George (T)Orwell über Cyber-Neusprech

Das Team hinter der Anonymisierungssoftware Tor hat beim 32. Kongress des CCC beim Vortrag über den Stand der Dinge bei Tor ein gut gemachtes Video präsentiert, das mit ein paar Mythen aufräumt:

Es gibt Untertitel in mehreren Sprachen, unten rechts in den Einstellungen auswählbar.
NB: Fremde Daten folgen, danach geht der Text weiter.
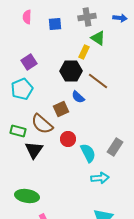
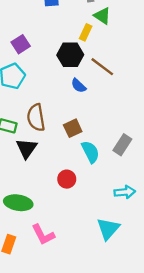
brown square: (61, 109) -> (73, 128), moved
brown semicircle: (42, 124) -> (36, 118), turned 40
red circle: (68, 139) -> (67, 179), moved
cyan arrow: (100, 178) -> (125, 192), moved

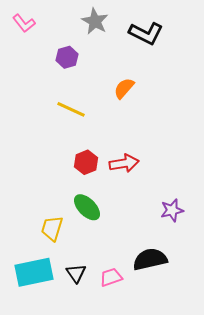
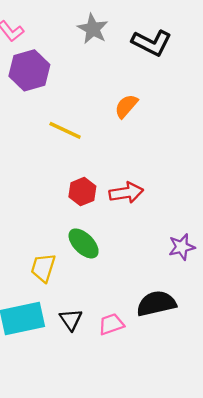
purple hexagon: (67, 57) -> (29, 70), moved, size x1.6

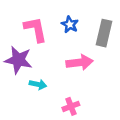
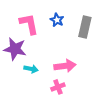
pink arrow: (80, 62) -> (65, 66), moved

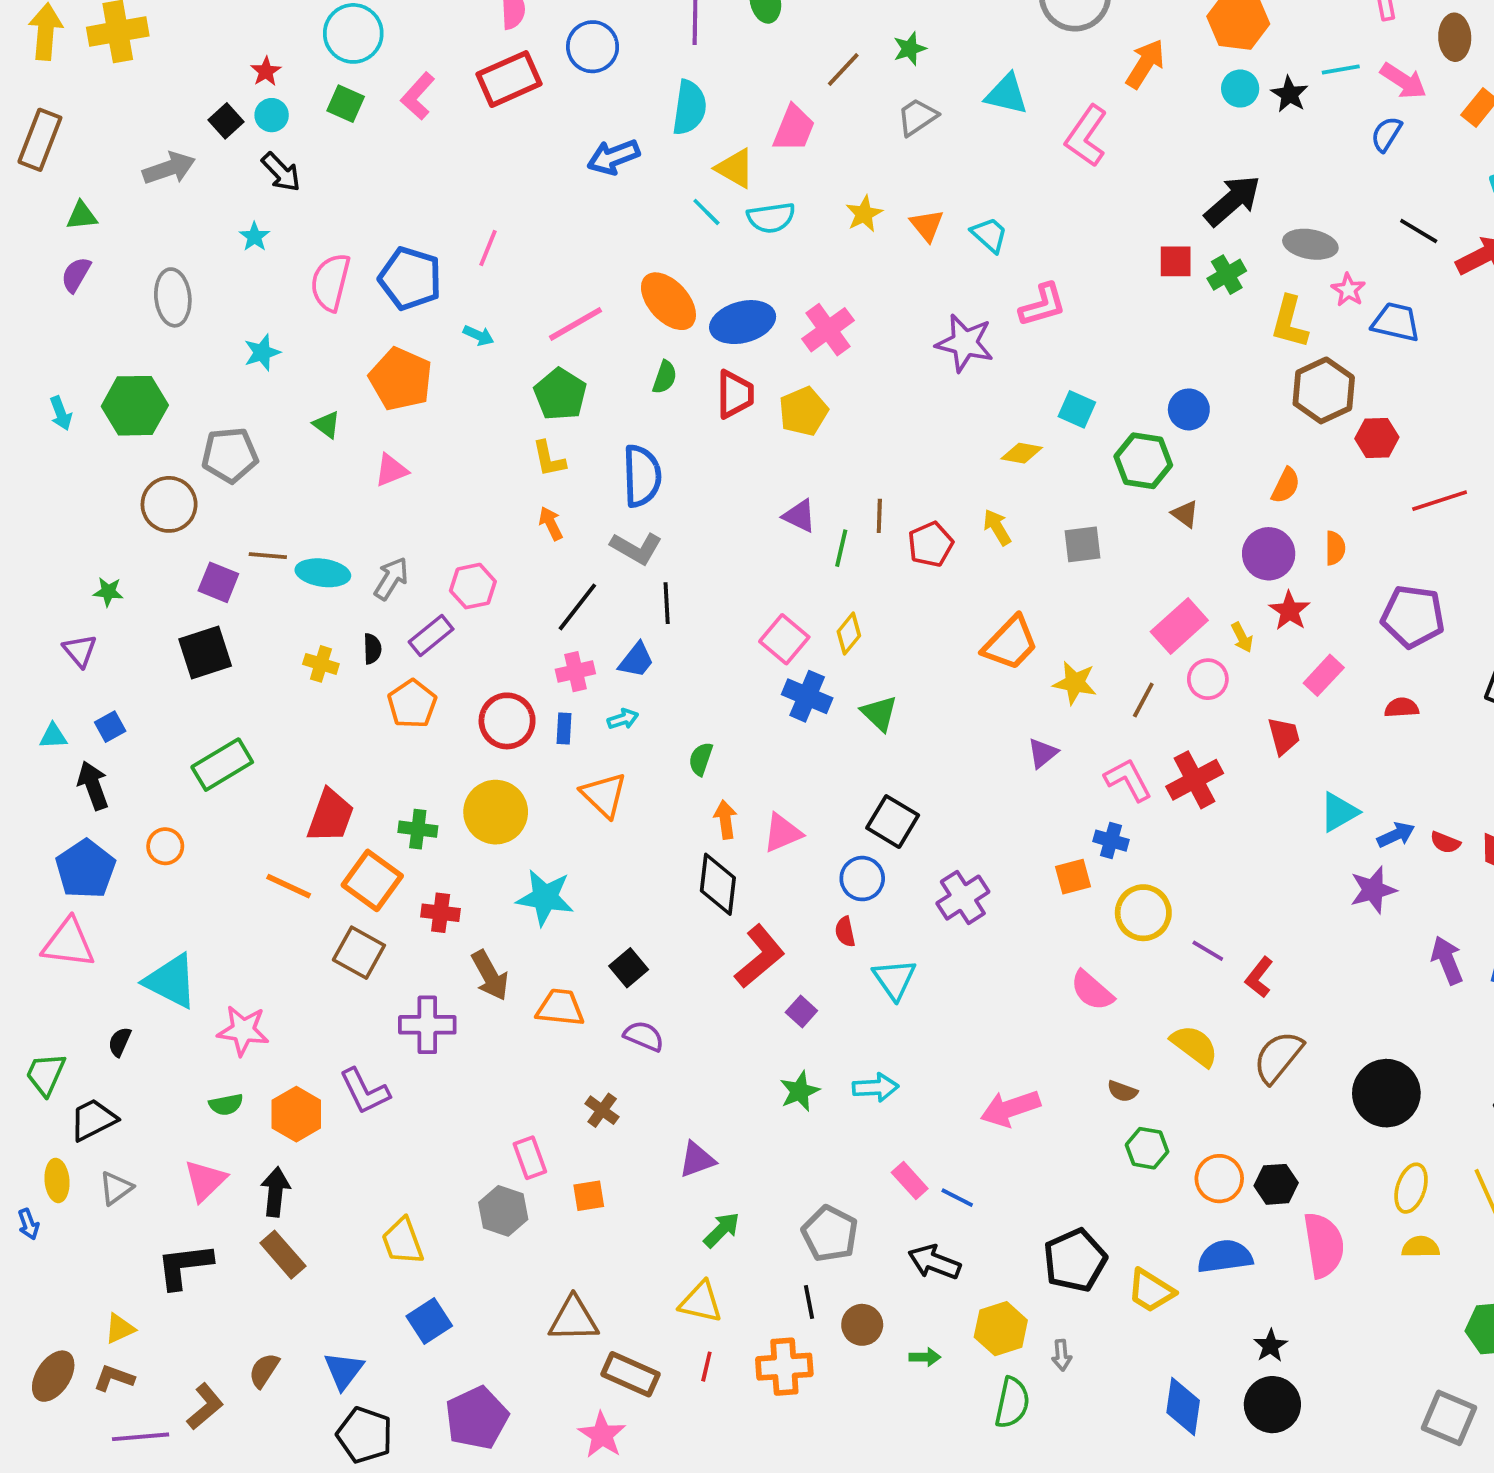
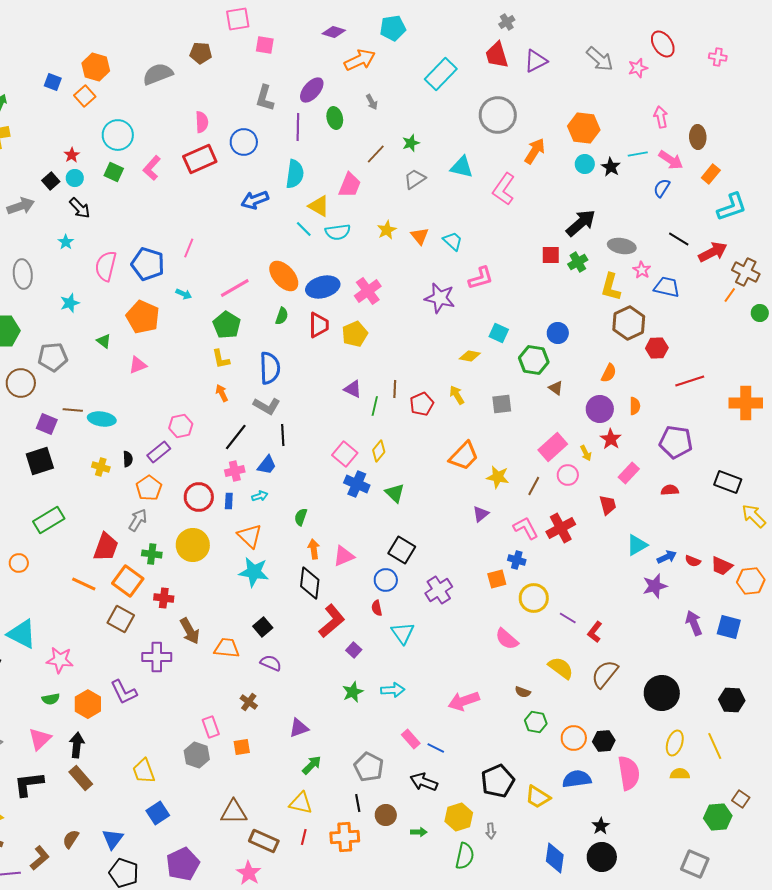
gray arrow: (391, 578) -> (138, 520), moved
cyan star: (545, 898) -> (254, 572), moved

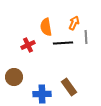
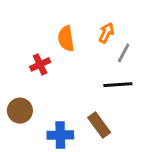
gray line: (86, 37) -> (124, 53), turned 32
black line: (63, 43) -> (118, 85), moved

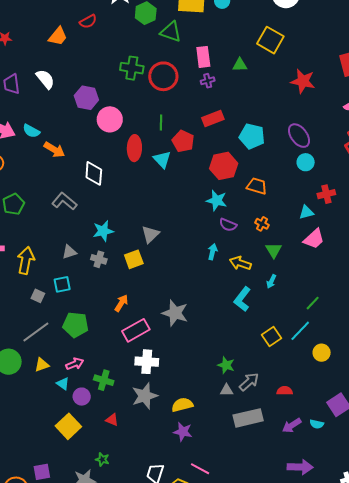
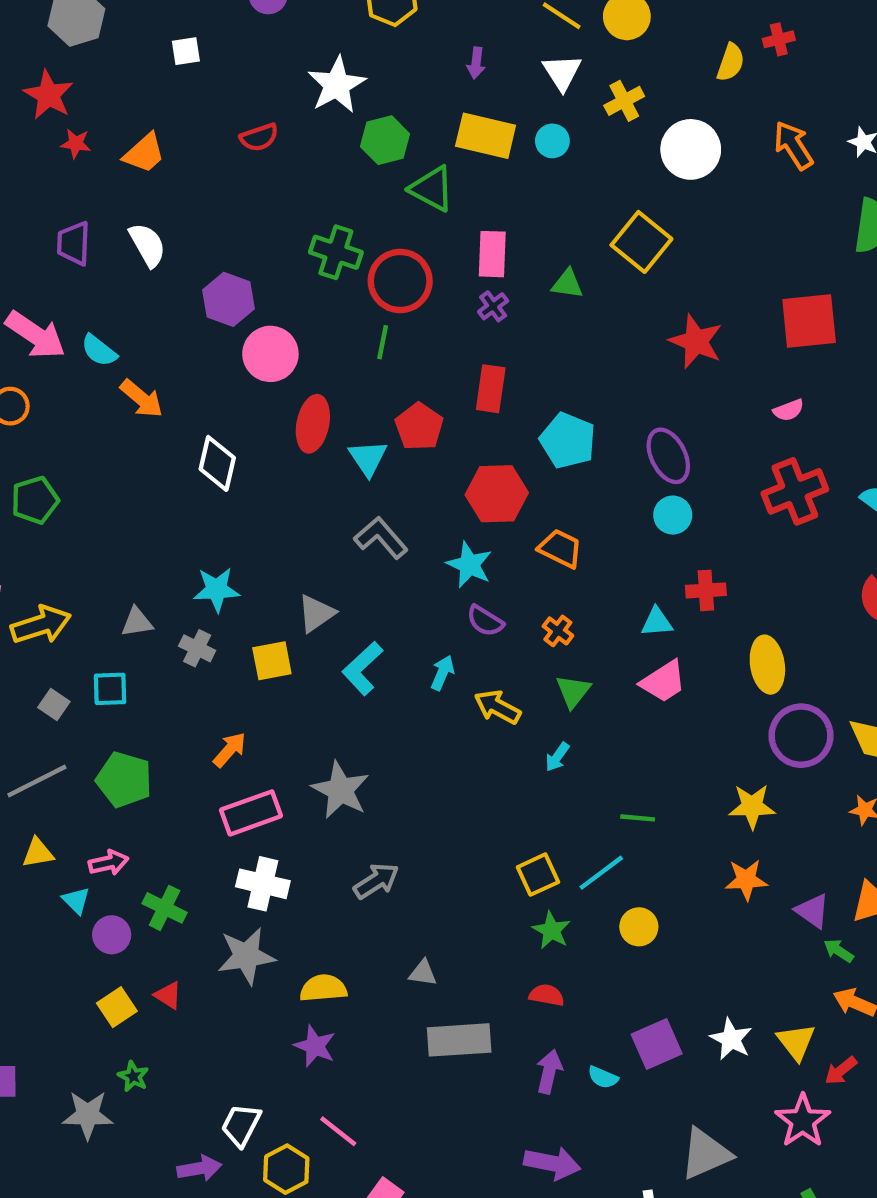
orange trapezoid: (58, 36) -> (144, 153), moved
purple cross: (208, 81) -> (493, 306), turned -32
red rectangle: (213, 118) -> (491, 389), turned -70
green line: (161, 122) -> (383, 342), moved
gray L-shape: (64, 201) -> (381, 538), moved
yellow arrow: (26, 261) -> (41, 625), turned 52
cyan L-shape: (242, 299) -> (362, 668), moved
green line: (313, 303) -> (638, 818), turned 42
green star: (226, 365) -> (551, 930), moved
gray arrow: (249, 382) -> (376, 881), moved
purple arrow: (292, 425) -> (549, 1072), turned 126
yellow square: (68, 426) -> (117, 1007), moved, size x0.7

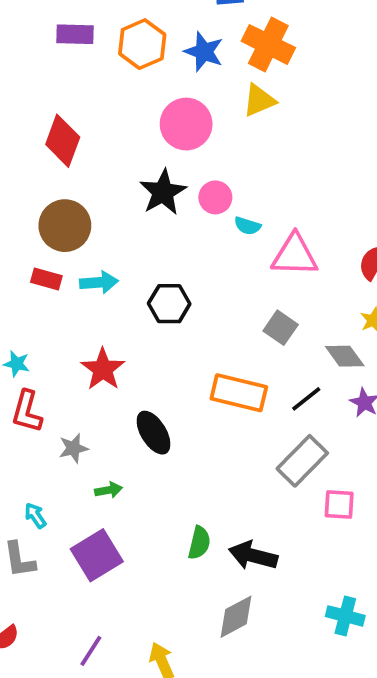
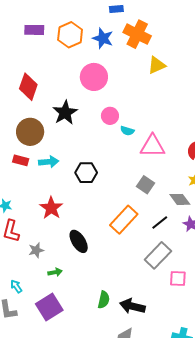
yellow triangle: (259, 100) -> (157, 65), moved
black star: (163, 192) -> (65, 113), moved
orange rectangle: (239, 393) -> (124, 220), turned -60

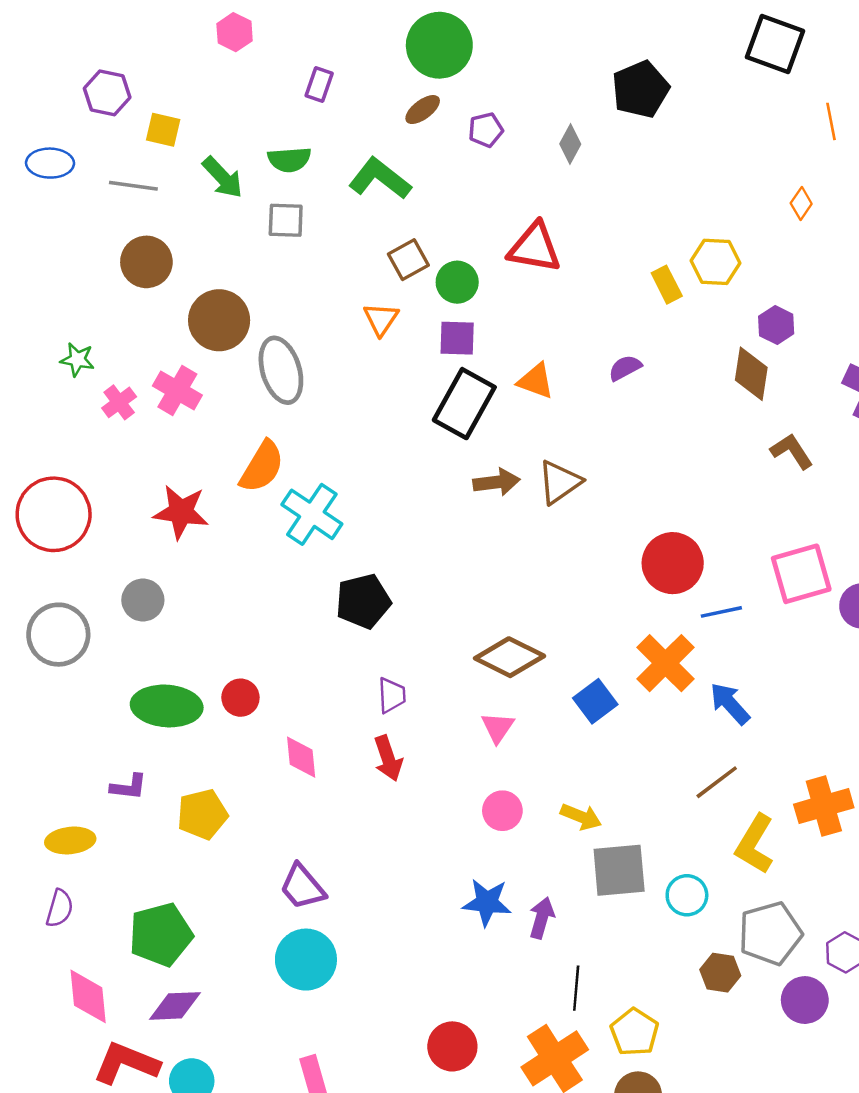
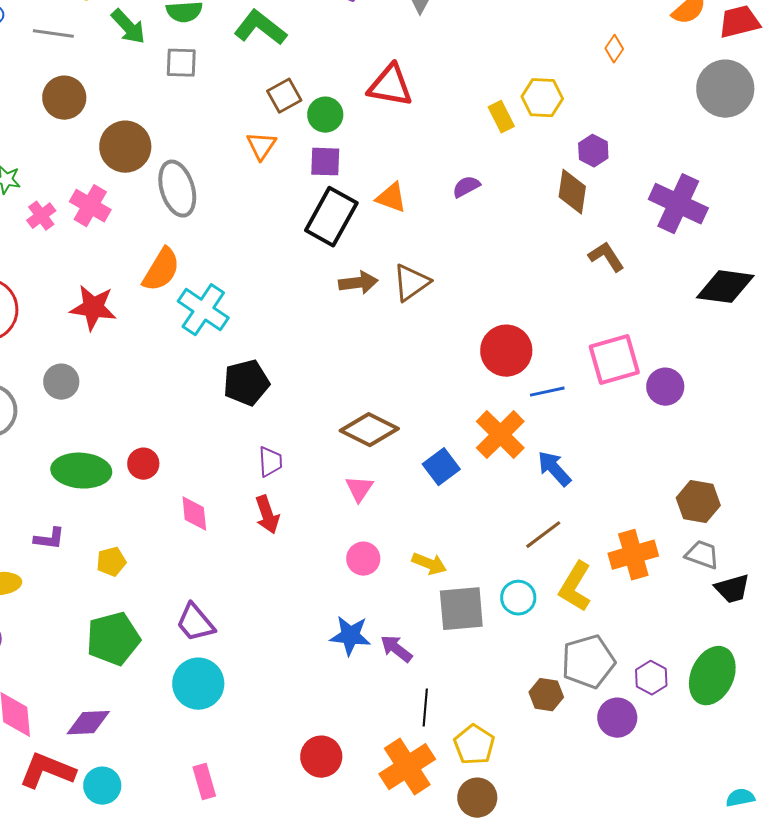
yellow pentagon: (202, 814) -> (111, 562), size x0.7
cyan circle: (687, 895) -> (518, 598), moved
purple arrow: (542, 918) -> (396, 649), turned -68
green pentagon: (161, 935) -> (113, 639), moved

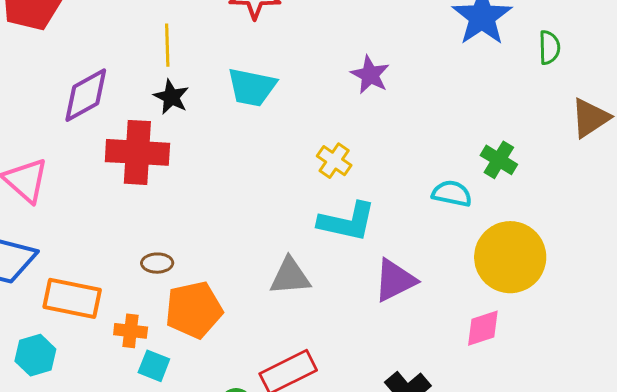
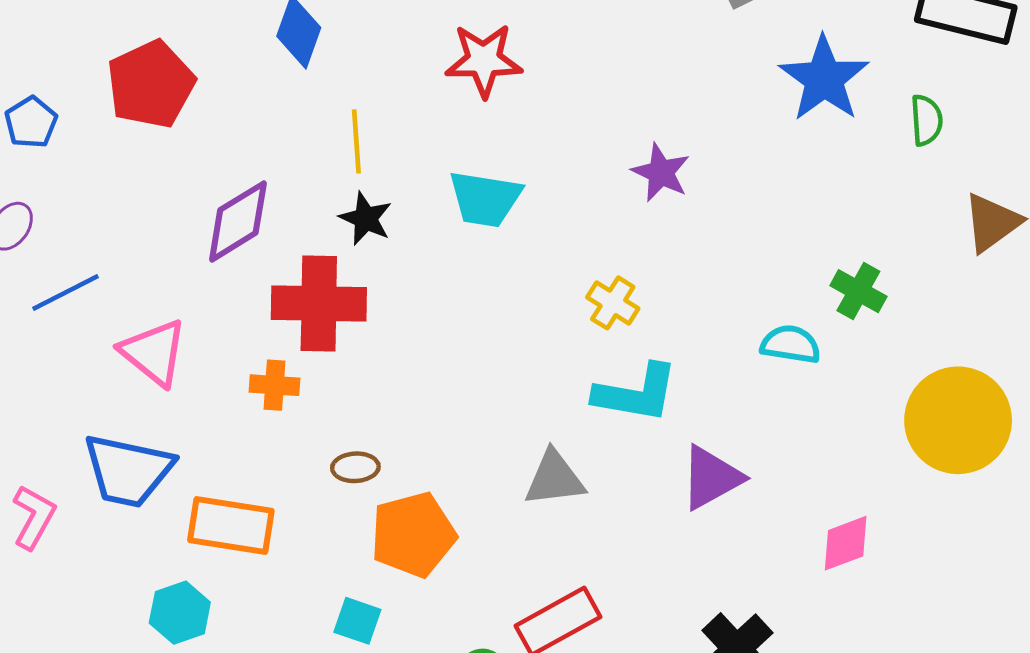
yellow circle: (510, 257) -> (958, 420), moved
orange cross: (131, 331) -> (275, 385), moved

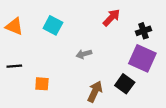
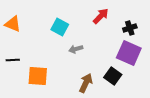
cyan square: (53, 25) -> (60, 27), moved
orange square: (42, 84) -> (38, 76), size x1.5

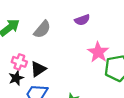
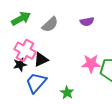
pink star: (98, 52) -> (91, 64), moved, turned 30
pink cross: (19, 62) -> (25, 51), size x1.5

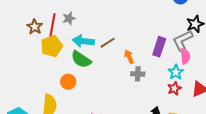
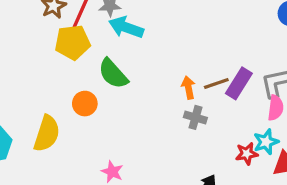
cyan arrow: (83, 41) -> (126, 27), moved
brown line: (108, 43) -> (216, 83), moved
cyan star: (176, 72) -> (266, 142), moved

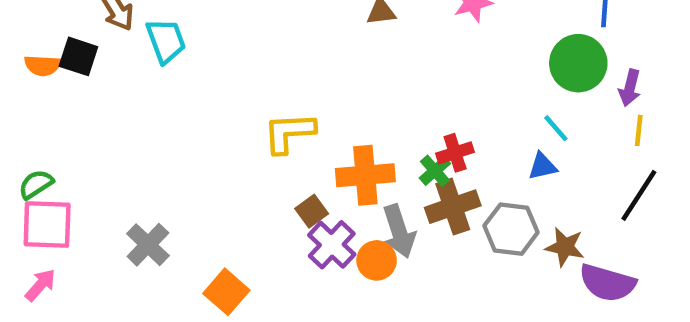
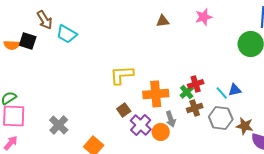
cyan trapezoid: (166, 41) -> (67, 34), turned 140
cyan line: (556, 128) -> (222, 93), moved
brown cross: (453, 207) -> (195, 108), size x0.7
brown square: (312, 211) -> (124, 110), moved
gray arrow: (399, 231) -> (171, 119), size x0.7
Orwell spricht zu uns aus der Vergangenheit und ist erwartbar entrüstet:

Das Internet ist keine virtuelle, sondern ganz wirkliche Realität. Wenn wir nicht zulassen würden, dass Diktaturen vorschreiben, mit wem wir kommunizieren, dann gilt das genau so für Internet-Zensur. Die Einschränkung der Netzneutralität ist nichts anderes, als wenn wir alle unsere Informationen aus dem privaten Kabel-Fernsehen bekämen.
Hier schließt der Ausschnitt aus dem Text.